In this case it was "undisputed that the diocese had no actual knowledge
of the [defendant priest's] alleged tendency to abuse his position as
chaplain until after the sexual relationship" between him and the
plaintiff ended. The earlier incident involved a "nonpatient"; thus, it
did not provide constructive notice that the priest "was likely to abuse
his position as chaplain to engage vulnerable patients in sexual
intercourse."
Justice Bablitch concurred but declined to reach the First Amendment
issue. Justice Bradley, joined by Chief Justice Abrahamson, dissented on
the ground that the plaintiff's evidence did raise a disputed issue of
fact and because the majority unnecessarily reached and erroneously
resolved the First Amendment issue.
Punitive Damages - Nominal Damages - Retroactive Effect - Excessive
Damages
Jacque v. Steenberg Homes
Inc., No. 95-1028 (filed 16 May 1997)
The plaintiffs, the Jacques, denied Steenberg Homes Inc. permission
to move a mobile home across their property onto an adjacent lot. Upon
learning of the Jacque's rebuff, an assistant manger for Steenberg said
that he did not "give a ____" what they said. His employees then used a
BobcatTM hydraulic excavator to cut a path across the
Jacque's snow-covered field and hauled the home across it. Steenberg
Homes received a $30 citation from the local sheriff. The Jacques sued
and received $1 in nominal damages and $100,000 in punitive damages. The
court of appeals upheld the circuit court's determination that Wisconsin
law precluded the punitive damages based solely on nominal, as opposed
to compensatory, damages.
The supreme court, in an opinion written by Justice Bablitch,
reversed. First, the court held that an award of nominal damages for
intentional trespass to land can support a punitive damages award. The
court's holding qualifies the rule set forth in Barnard v.
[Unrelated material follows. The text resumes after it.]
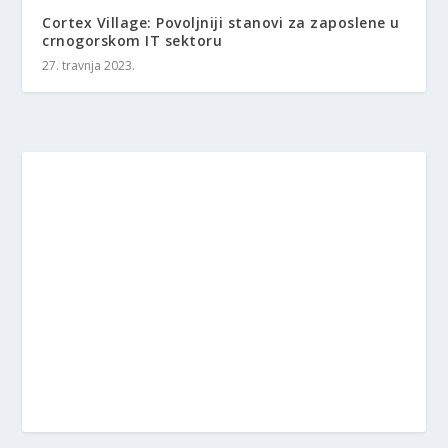
Cortex Village: Povoljniji stanovi za zaposlene u
crnogorskom IT sektoru
27. travnja 2023.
Cohen, 165 Wis. 417 (1917). "[T]he Barnard rule sends the
wrong message to Steenberg Homes and any others who contemplate
trespassing on the land of another. It implicitly tells them that they
are free to go where they please, regardless of the landowner's wishes.
As long as they cause no compensable harm, the only deterrent
intentional trespassers face is the nominal damage award of $1. ... We
conclude that both the private landowner and society have much more than
a nominal interest in excluding others from private land."
Second, even though the court was overruling precedent, it held that
the Jacques were entitled to the application of this rule. Steenberg
Homes argued that it deserved "sunburst" effect, thereby limiting the
rule to prospective application only. Neither Steenberg Homes' conduct
nor the Jacque's interest, however, warranted a sunburst
application.
Third, the $100,000 award was not excessive. The court applied the
three factors recently outlined in BMW v. Gore, 116 S. Ct. 1589
(1996): 1) the degree of reprehensibility of the conduct; 2) the
disparity between the harm or potential harm suffered by the plaintiff
and the punitive damage award; and 3) the difference between this remedy
and the civil or criminal penalties authorized or imposed in comparable
cases. In applying the facts to the federal standard, the court also
discussed prior Wisconsin case law which eschews any "simple
mathematical formula." While actual harm and criminal penalties have
"some relevance to the amount of punitive damages," they were not
controlling. In this case Steenberg Homes' egregious and "brazen"
conduct justified the $100,000 deterrent.